[Provided data — start]

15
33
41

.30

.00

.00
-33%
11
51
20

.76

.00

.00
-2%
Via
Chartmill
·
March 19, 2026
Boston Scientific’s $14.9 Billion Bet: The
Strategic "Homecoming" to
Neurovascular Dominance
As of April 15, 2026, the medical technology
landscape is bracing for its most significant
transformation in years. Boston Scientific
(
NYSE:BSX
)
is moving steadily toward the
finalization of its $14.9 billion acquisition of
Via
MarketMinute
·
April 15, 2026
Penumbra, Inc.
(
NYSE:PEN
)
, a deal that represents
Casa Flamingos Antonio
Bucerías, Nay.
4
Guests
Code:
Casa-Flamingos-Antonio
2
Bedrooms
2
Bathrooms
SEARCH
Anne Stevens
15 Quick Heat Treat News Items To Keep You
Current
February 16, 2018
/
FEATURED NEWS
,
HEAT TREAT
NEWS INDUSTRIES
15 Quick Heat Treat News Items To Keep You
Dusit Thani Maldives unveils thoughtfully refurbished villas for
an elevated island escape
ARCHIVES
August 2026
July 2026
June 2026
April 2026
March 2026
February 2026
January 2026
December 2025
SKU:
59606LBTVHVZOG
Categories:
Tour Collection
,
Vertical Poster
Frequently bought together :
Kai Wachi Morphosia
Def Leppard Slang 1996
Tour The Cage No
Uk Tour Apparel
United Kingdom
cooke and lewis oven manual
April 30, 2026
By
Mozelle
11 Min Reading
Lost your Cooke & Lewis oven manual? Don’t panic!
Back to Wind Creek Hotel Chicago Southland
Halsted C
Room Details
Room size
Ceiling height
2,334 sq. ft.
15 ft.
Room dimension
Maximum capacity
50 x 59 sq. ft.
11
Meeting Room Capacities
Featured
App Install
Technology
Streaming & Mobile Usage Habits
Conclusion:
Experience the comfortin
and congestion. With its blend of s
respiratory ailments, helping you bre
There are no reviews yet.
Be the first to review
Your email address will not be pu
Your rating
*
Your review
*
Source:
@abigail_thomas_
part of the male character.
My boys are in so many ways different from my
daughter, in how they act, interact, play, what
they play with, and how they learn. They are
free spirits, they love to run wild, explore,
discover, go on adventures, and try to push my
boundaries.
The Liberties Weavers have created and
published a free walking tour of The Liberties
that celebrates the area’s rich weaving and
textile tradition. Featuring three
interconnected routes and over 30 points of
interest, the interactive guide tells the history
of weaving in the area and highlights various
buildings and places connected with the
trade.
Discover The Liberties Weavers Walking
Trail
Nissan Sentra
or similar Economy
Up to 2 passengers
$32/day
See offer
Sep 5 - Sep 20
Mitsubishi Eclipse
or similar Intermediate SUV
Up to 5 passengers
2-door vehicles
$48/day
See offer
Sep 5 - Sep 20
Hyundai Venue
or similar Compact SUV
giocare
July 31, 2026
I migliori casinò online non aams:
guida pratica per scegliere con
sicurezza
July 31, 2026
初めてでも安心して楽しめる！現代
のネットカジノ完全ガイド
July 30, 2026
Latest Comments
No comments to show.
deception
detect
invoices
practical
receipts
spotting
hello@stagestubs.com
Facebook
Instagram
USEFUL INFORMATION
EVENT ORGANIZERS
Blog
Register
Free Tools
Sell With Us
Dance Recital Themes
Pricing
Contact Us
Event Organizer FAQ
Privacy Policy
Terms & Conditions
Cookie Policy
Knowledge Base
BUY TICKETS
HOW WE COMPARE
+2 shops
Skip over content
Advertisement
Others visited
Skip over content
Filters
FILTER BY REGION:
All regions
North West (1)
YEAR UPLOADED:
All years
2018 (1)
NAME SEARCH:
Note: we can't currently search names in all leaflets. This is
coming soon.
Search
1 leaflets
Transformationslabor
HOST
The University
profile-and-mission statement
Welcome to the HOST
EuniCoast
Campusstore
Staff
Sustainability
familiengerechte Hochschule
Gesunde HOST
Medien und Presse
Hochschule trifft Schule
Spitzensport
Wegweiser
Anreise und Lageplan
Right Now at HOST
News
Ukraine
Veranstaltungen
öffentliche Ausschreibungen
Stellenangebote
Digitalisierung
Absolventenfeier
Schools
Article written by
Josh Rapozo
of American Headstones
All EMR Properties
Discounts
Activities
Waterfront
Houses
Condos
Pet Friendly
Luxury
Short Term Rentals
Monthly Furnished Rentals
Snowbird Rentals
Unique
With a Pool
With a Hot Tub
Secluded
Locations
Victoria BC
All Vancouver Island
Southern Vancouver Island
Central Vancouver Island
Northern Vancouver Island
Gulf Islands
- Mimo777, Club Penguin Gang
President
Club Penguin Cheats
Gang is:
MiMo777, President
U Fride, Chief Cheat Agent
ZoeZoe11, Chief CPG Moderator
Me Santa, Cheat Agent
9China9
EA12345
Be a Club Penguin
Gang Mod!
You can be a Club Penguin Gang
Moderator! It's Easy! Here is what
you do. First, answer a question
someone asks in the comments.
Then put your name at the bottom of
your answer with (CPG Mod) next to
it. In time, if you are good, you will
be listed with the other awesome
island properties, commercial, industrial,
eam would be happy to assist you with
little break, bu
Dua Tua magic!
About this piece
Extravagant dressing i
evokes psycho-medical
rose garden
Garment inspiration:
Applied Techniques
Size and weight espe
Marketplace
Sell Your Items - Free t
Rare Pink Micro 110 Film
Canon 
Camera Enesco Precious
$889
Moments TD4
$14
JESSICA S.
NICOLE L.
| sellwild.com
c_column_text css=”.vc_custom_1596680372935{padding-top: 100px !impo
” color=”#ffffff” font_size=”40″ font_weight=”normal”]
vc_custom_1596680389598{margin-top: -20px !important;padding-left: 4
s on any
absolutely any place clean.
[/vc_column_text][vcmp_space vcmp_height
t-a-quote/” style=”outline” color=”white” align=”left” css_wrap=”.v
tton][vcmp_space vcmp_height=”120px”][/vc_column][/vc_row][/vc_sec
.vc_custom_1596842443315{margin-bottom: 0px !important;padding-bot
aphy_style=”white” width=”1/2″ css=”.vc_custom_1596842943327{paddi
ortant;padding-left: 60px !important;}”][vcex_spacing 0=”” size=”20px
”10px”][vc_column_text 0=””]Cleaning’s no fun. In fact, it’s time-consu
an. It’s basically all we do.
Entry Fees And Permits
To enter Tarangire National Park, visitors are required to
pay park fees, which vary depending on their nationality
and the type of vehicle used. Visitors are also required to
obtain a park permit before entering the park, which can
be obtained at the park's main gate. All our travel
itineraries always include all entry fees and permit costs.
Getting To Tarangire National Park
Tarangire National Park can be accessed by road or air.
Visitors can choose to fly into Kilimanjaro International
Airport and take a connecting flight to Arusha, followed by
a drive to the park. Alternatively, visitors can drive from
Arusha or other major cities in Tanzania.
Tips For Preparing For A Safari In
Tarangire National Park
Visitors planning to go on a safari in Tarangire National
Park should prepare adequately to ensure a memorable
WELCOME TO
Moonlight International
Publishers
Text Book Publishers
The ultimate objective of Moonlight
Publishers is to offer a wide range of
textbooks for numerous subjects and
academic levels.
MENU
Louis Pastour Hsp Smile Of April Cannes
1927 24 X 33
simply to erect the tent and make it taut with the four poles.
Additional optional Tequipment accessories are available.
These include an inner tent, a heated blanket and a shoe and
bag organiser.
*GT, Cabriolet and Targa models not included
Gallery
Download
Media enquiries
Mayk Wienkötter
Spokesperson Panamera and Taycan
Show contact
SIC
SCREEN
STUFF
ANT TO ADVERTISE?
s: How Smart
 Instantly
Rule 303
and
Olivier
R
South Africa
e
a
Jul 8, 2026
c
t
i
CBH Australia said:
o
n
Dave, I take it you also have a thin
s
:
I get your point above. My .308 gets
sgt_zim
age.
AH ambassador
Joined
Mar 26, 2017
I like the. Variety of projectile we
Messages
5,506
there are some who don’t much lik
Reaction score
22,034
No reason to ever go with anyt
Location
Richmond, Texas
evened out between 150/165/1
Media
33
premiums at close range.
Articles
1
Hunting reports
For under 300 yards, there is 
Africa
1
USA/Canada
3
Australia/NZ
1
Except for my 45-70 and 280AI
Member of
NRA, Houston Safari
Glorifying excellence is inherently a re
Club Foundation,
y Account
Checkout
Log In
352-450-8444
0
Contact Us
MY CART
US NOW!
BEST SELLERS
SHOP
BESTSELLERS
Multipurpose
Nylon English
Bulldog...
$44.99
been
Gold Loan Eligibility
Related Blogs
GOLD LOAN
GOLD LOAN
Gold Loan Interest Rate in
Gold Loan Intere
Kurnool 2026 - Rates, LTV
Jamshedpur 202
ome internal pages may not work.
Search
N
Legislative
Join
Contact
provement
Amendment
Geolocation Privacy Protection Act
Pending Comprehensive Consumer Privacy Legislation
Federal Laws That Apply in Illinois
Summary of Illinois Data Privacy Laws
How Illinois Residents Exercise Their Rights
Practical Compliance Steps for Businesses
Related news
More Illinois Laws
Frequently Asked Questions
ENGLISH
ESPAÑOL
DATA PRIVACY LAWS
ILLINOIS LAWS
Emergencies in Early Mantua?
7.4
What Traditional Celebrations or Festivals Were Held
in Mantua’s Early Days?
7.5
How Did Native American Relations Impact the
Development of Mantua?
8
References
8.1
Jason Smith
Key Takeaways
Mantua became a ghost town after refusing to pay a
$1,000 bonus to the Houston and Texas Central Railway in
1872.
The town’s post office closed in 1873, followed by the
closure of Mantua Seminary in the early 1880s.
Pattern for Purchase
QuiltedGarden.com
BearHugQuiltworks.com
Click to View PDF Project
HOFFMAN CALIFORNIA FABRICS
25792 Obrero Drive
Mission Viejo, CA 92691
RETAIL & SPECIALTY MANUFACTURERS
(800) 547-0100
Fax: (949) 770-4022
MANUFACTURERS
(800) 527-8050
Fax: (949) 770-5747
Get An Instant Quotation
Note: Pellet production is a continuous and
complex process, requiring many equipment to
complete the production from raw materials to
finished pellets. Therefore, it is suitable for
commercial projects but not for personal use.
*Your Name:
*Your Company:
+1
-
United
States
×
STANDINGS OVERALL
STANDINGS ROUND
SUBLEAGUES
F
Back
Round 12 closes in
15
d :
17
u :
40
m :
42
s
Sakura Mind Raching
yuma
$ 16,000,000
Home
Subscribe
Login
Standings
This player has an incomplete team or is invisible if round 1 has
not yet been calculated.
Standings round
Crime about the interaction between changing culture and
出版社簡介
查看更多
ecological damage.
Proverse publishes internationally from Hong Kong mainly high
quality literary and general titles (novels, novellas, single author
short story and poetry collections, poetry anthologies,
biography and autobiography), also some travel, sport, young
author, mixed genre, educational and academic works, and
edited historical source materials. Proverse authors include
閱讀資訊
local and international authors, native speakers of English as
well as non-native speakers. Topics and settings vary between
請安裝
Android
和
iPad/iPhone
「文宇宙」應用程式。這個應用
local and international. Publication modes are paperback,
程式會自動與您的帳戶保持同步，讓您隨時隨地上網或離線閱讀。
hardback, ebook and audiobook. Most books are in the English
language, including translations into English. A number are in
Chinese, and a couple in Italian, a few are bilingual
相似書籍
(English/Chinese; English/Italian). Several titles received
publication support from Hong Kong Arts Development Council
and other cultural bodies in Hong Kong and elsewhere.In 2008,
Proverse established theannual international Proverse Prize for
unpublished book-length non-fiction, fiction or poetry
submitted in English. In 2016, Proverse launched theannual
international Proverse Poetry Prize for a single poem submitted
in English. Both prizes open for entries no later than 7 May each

[Provided data — finish]

* [Your goal] Among the lines above, find those with the string "MANUFACTURERS" and copy them.

* [Exercise solution]
RETAIL & SPECIALTY MANUFACTURERS
MANUFACTURERS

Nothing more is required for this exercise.